■ Your assignment ■
Line by line, give the data again exactly as it appears, but without pictures.

[Collected data]

Start of Block

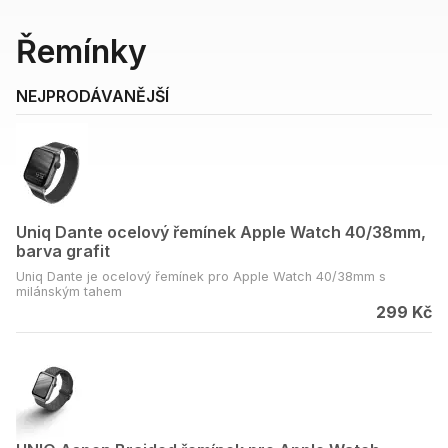
Řemínky
NEJPRODÁVANĚJŠÍ
Uniq Dante ocelový řemínek Apple Watch 40/38mm,
barva grafit
Uniq Dante je ocelový řemínek pro Apple Watch 40/38mm s
milánským tahem
299 Kč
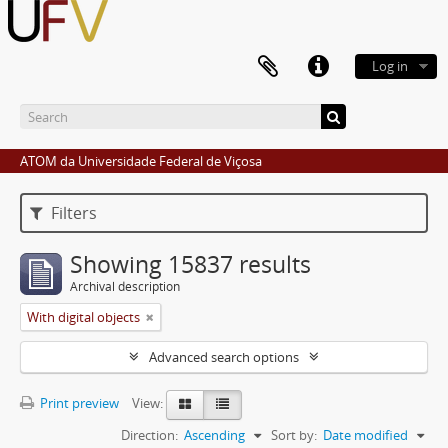
Log in
ATOM da Universidade Federal de Viçosa
Filters
Showing 15837 results
Archival description
With digital objects
Advanced search options
Print preview
View:
Direction:
Ascending
Sort by:
Date modified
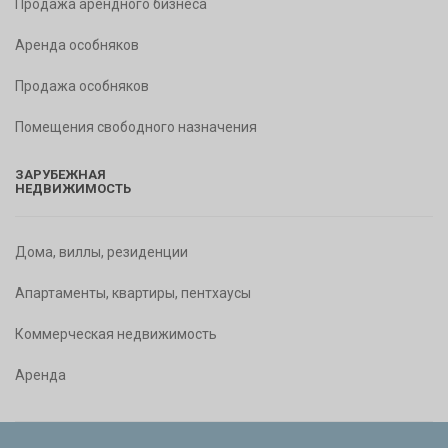
Продажа арендного бизнеса
Аренда особняков
Продажа особняков
Помещения свободного назначения
ЗАРУБЕЖНАЯ
НЕДВИЖИМОСТЬ
Дома, виллы, резиденции
Апартаменты, квартиры, пентхаусы
Коммерческая недвижимость
Аренда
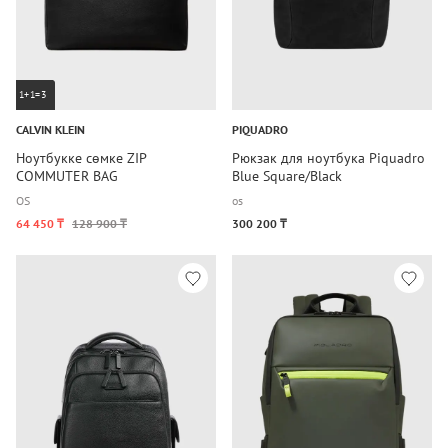
1+1=3
CALVIN KLEIN
PIQUADRO
Ноутбукке сөмке ZIP
Рюкзак для ноутбука Piquadro
COMMUTER BAG
Blue Square/Black
OS
os
64 450 ₸
128 900 ₸
300 200 ₸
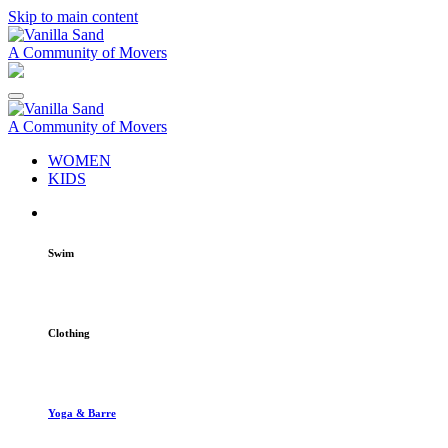
Skip to main content
A Community of Movers
A Community of Movers
WOMEN
KIDS
Swim
Clothing
Yoga & Barre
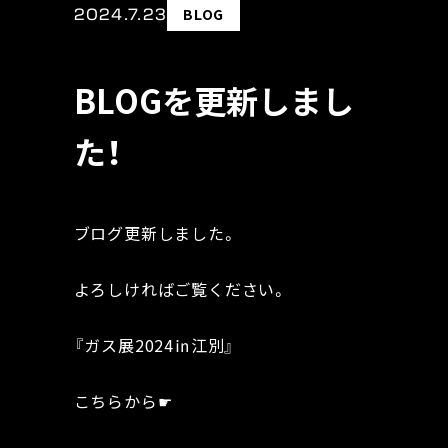
2024.7.23
BLOG
BLOGを更新しまし
た！
ブログ更新しました。
よろしければご覧ください。
『ガス展2024㏌江別』
こちらから☛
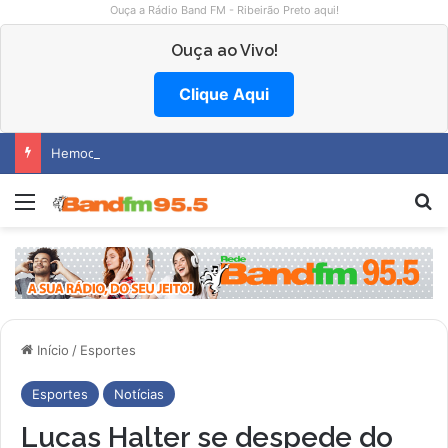
Ouça a Rádio Band FM - Ribeirão Preto aqui!
Ouça ao Vivo!
Clique Aqui
Hemocentro abre vagas na região
Menu
P
Início
/
Esportes
Esportes
Notícias
Lucas Halter se despede do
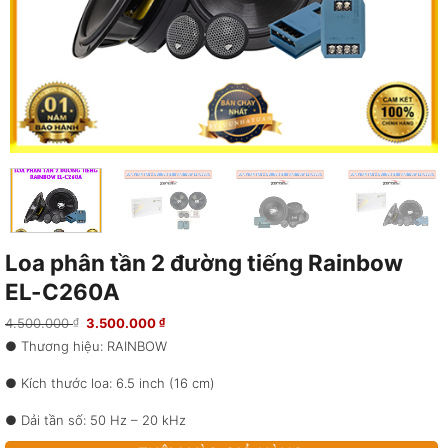
Loa phân tần 2 đường tiếng Rainbow
EL-C260A
Giá
Giá
4.500.000
3.500.000
₫
₫
gốc
hiện
● Thương hiệu: RAINBOW
là:
tại
4.500.000 ₫.
là:
3.500.000 ₫.
● Kích thước loa: 6.5 inch (16 cm)
● Dải tần số: 50 Hz – 20 kHz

End of Block

■ Response ■
Řemínky
NEJPRODÁVANĚJŠÍ
Uniq Dante ocelový řemínek Apple Watch 40/38mm,
barva grafit
Uniq Dante je ocelový řemínek pro Apple Watch 40/38mm s
milánským tahem
299 Kč
Log in
ATOM da Universidade Federal de Viçosa
Filters
Showing 15837 results
Archival description
With digital objects
Advanced search options
Print preview
View:
Direction:
Ascending
Sort by:
Date modified
Продажа арендного бизнеса
Аренда особняков
Продажа особняков
Помещения свободного назначения
ЗАРУБЕЖНАЯ
НЕДВИЖИМОСТЬ
Дома, виллы, резиденции
Апартаменты, квартиры, пентхаусы
Коммерческая недвижимость
Аренда
1+1=3
CALVIN KLEIN
PIQUADRO
Ноутбукке сөмке ZIP
Рюкзак для ноутбука Piquadro
COMMUTER BAG
Blue Square/Black
OS
os
64 450 ₸
128 900 ₸
300 200 ₸
Skip to main content
A Community of Movers
A Community of Movers
WOMEN
KIDS
Swim
Clothing
Yoga & Barre
2024.7.23
BLOG
BLOGを更新しまし
た！
ブログ更新しました。
よろしければご覧ください。
『ガス展2024㏌江別』
こちらから☛
Ouça a Rádio Band FM - Ribeirão Preto aqui!
Ouça ao Vivo!
Clique Aqui
Hemocentro abre vagas na região
Menu
P
Início
/
Esportes
Esportes
Notícias
Lucas Halter se despede do
Loa phân tần 2 đường tiếng Rainbow
EL-C260A
Giá
Giá
4.500.000
3.500.000
₫
₫
gốc
hiện
● Thương hiệu: RAINBOW
là:
tại
4.500.000 ₫.
là:
3.500.000 ₫.
● Kích thước loa: 6.5 inch (16 cm)
● Dải tần số: 50 Hz – 20 kHz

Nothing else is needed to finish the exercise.